>>>>

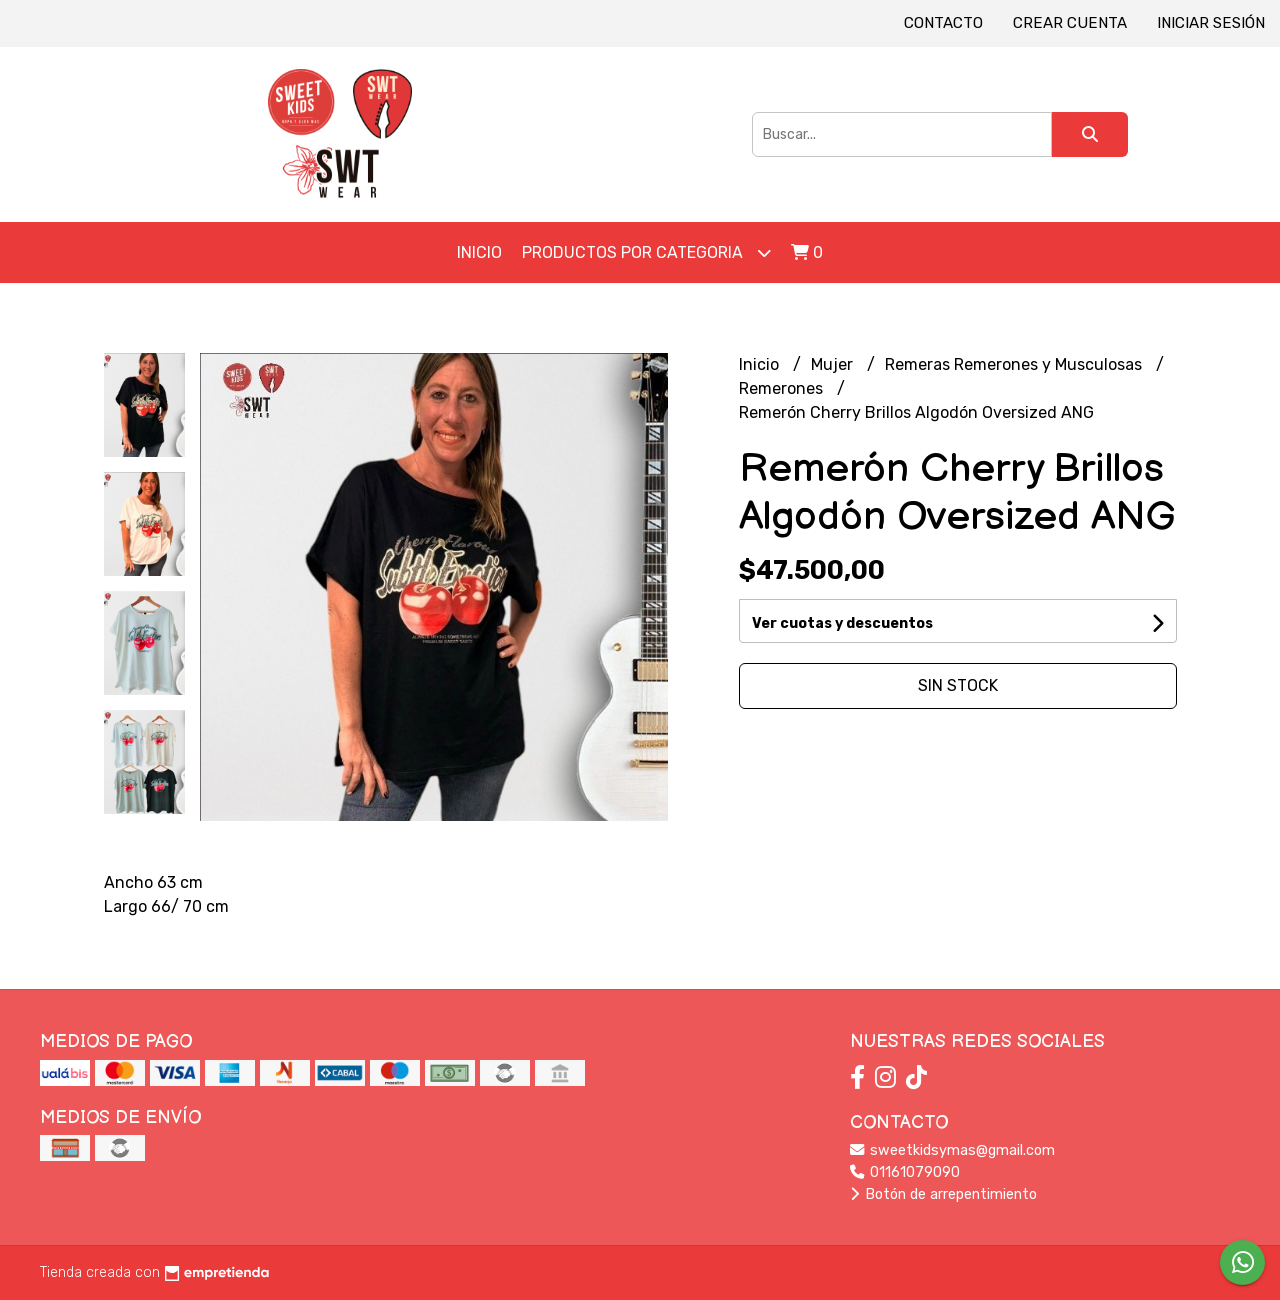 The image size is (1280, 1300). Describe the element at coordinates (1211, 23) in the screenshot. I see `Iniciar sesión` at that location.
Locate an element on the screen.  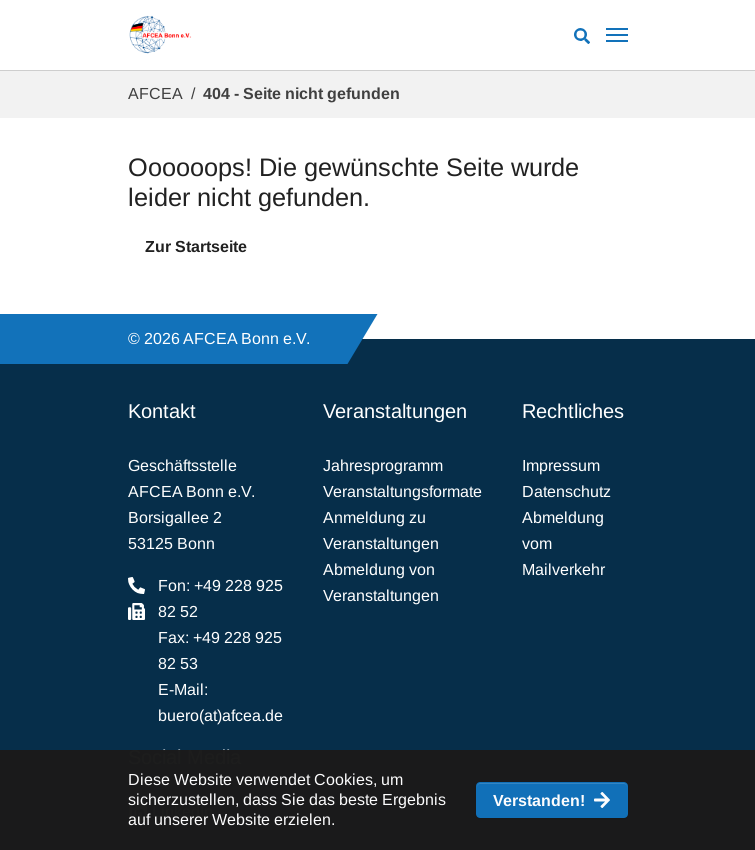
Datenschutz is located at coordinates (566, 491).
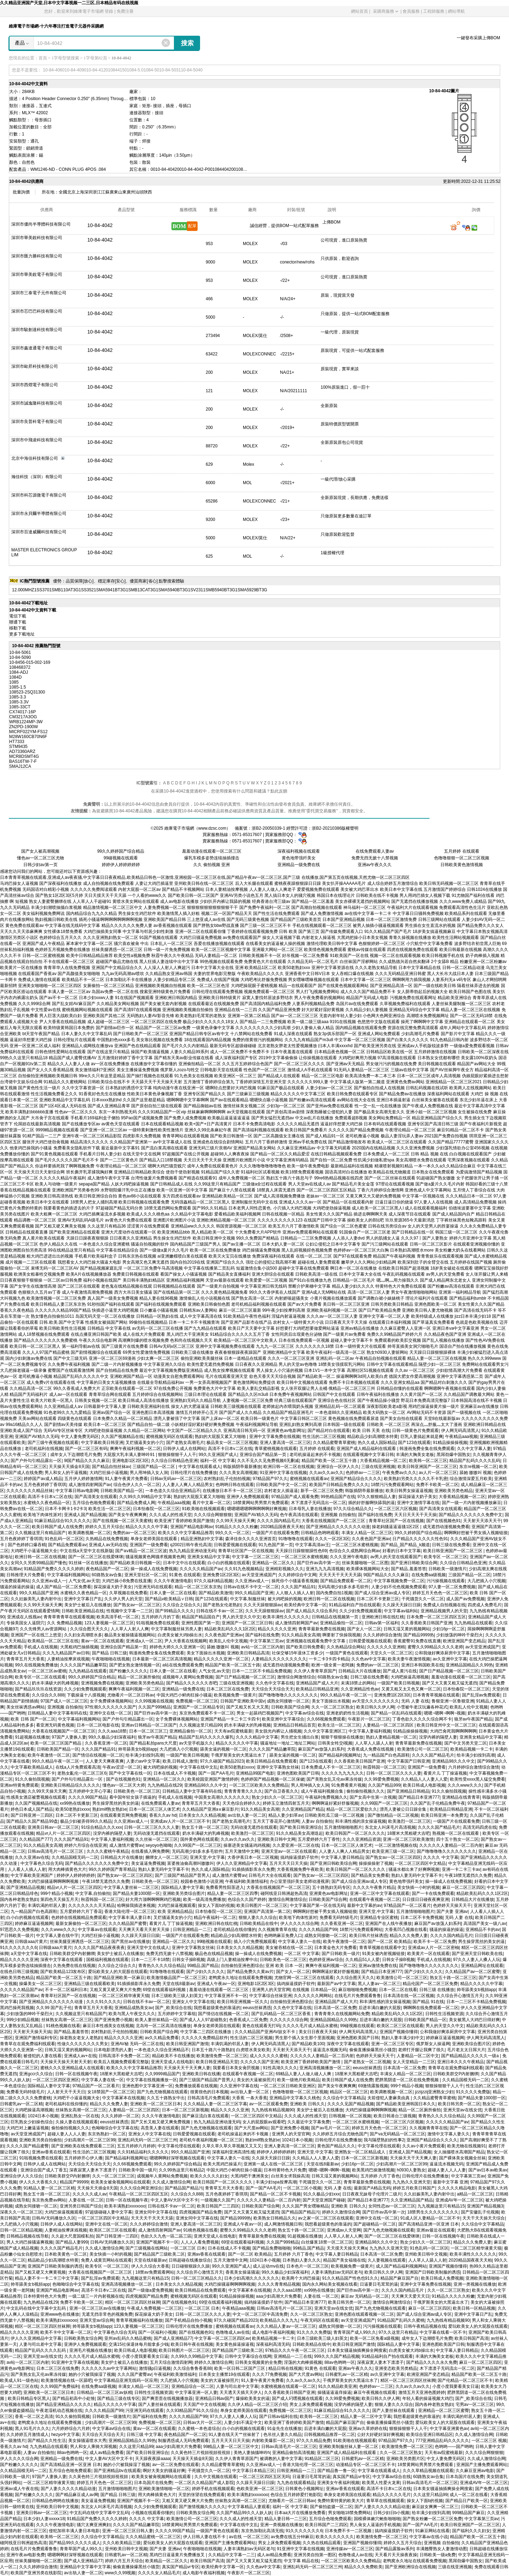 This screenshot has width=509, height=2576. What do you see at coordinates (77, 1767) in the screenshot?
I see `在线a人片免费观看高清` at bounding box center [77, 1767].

<<<<

- **What is required**: Look for the line that contains "Locate an element on the screen.", then please copy it and the rest of the lines through the end of the data, pictures excluded.

- **Response below**:
Locate an element on the screen.  
Datenschutz is located at coordinates (566, 491).
 This screenshot has width=509, height=2576. What do you see at coordinates (77, 1767) in the screenshot?
I see `在线a人片免费观看高清` at bounding box center [77, 1767].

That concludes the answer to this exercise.